Blue Cross Blue Shield of Michigan, a health insurer with more than
5 million members, said next year it will offer employer clients an
option for patients to sign up for Teladoc’s weight management
program that involves six months of diet and exercise before
patients can get Wegovy or Zepbound.
They must continue the diet and exercise requirement in order to
keep being prescribed the drugs.
Companies are also starting "centers of excellence" for weight loss
that would limit who could prescribe the drugs.

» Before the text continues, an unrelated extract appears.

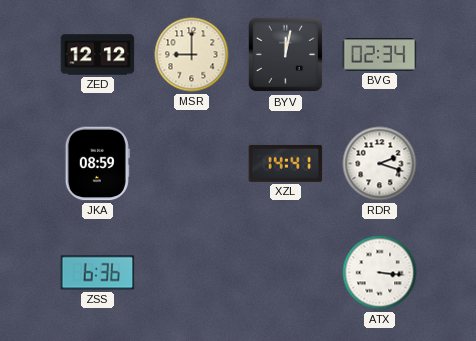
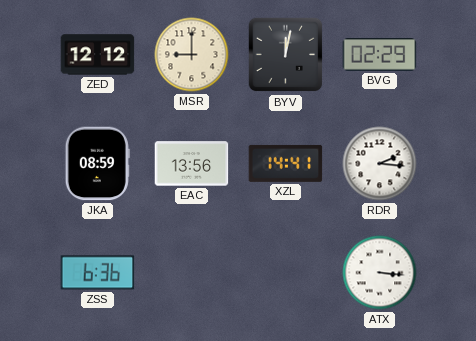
BVG: 02:34 -> 02:29
EAC: none -> 13:56
RDR: 2:18 -> 2:16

Such specialized programs set up to even out service quality and
save money on high cost-procedures like knee replacements are
already common in fields like cardiology and bariatric surgery but
are rarely administered virtually.
Richard Frank, an executive at virtual provider Vida Health, said
his company planned to manage a weight-loss center of excellence for
at least one of its clients next year. He said Vida will help
improve patients' quality of life by getting them to focus on more
than just weight loss.
Its step-therapy program wasn’t created to introduce hurdles, but to
get patients the right care at the right time, he said.

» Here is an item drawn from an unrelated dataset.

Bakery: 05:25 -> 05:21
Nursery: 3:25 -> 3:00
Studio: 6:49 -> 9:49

Capital RX, a PBM with more than 200 clients covering around 2.4
million people, said about 20% of its clients were interested in
centers of excellence for obesity.
BMO analyst Evan Seigerman said the market for GLP-1 obesity drugs
will be supply driven next year and “roadblocks” like these are
unlikely to impact Novo or Lilly sales.
Both Wegovy and Zepbound U.S. approvals included language that they
should be used along with diet and exercise changes.
By using weight loss programs, employers could spread the cost of a
drug or avoid paying for it entirely, said Jeff Levin Scherz at
benefits consultant Willis Towers Watson.
“They will delay eligibility, and by the time people are eligible,
they might no longer be on the plan,” he said.